Rather than reveal herself, Sandy would often write heavily coded songs about her friends. They're almost all reflective, downbeat songs of great elegance. On stage, their creator was likely to finish one, light up a cheap cigarette, forget which song she was doing next, trip over her second-hand dress, send her drink flying, exclaim "Bugger me, I'm a clumsy cow," and roar with laughter.

**** 

ON THE AFTERNOON of Monday, April 18th, 1978, a young London-based musician named Jon Cole left his flat in Barnes, climbed into his Datsun Cherry and set off for Hammersmith where his band, the Movies, were rehearsing.

He turned the corner into the long road where his friend--a teacher named Miranda Ward--lived in a first-floor flat. The previous evening, Miranda had given him a spare key and asked if, while she was working, he would look in on the woman who was staying with her. The woman's husband had just run off, taking their baby daughter with him. Miranda thought it would be nice if someone kept an eye on her and checked to see if she needed anything. But Jon couldn't be bothered; he was already late for his rehearsal.

Then something changed his mind.

As his car drew level with the bus stop outside 93 Castlenau, he heard a woman's voice whisper a single word in his ear: "Help."

He wasn't a man prone to hearing voices, so he paid attention to the command in his head, pulled into the drive and opened the door to Miranda's flat. Miranda's friend was upstairs on the landing. She was dressed in bell-bottomed jeans and a pink mohair sweater. She was stretched out on her side, feet touching the bottom of the steep set of stairs which curved up to the next floor. She was motionless.

At around 3pm Miranda was telephoned at school and told that Sandy had been taken to Queen Mary's Hospital in Roehampton. She was in a coma; a brain hemorrhage had been diagnosed. She was put on a life support machine. The prognosis was not good.

On Wednesday 20th, Sandy was transferred to the Atkinson Morley hospital, specialists in brain injury, for an operation. It wasn't a success. Linda Thompson visited and was shocked to see Sandy wrapped in foil to prevent hypothermia.

In the early hours of Thursday morning in Los Angeles, California, Don Henley of the Eagles was returning from a recording session. Driving over the Hollywood Hills, he began tuning in his radio. Suddenly a clear, English voice that he knew came through the static.

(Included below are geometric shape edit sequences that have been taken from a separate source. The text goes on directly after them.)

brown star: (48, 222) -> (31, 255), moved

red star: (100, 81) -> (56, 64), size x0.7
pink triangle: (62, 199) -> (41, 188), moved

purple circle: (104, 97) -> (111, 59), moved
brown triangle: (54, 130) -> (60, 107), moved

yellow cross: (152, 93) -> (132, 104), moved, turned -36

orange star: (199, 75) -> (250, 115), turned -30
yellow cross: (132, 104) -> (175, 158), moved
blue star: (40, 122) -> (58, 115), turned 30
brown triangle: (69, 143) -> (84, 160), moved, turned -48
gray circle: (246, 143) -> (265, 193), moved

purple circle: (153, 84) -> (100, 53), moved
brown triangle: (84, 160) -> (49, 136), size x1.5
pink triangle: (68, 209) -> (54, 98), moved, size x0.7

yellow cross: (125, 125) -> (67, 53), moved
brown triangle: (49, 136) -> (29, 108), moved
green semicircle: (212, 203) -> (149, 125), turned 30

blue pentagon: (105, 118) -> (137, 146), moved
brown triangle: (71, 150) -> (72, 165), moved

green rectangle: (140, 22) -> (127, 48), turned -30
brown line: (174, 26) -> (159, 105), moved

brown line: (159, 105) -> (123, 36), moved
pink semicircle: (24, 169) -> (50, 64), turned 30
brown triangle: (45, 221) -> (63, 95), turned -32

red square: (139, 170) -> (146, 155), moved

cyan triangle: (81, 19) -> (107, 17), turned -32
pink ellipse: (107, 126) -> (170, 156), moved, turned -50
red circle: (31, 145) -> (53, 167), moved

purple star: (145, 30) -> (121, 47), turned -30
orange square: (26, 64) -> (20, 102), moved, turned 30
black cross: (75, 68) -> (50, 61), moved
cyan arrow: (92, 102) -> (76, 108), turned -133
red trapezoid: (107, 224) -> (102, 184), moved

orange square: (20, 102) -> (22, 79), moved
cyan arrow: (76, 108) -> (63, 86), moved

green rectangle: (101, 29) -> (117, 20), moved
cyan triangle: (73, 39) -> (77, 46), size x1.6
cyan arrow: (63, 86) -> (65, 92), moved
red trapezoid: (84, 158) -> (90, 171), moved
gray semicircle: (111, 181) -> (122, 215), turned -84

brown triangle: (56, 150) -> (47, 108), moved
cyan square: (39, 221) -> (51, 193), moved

It was Sandy singing "Who Knows Where The Time Goes." Something about it spooked him and he pulled over to listen to it and marvel at the sound. The following night he heard that Sandy Denny had passed away just before 8.00 p.m. that evening.

The death certificate cited "mid-brain trauma." The verdict at the inquest was accidental death. There were no reports of significant levels of drugs or alcohol in her body. It was a tragically mundane end to a special life.

Sandy was buried in Putney Vale Cemetery. A lone piper played "Flowers Of The Forest" as she was lowered into the ground.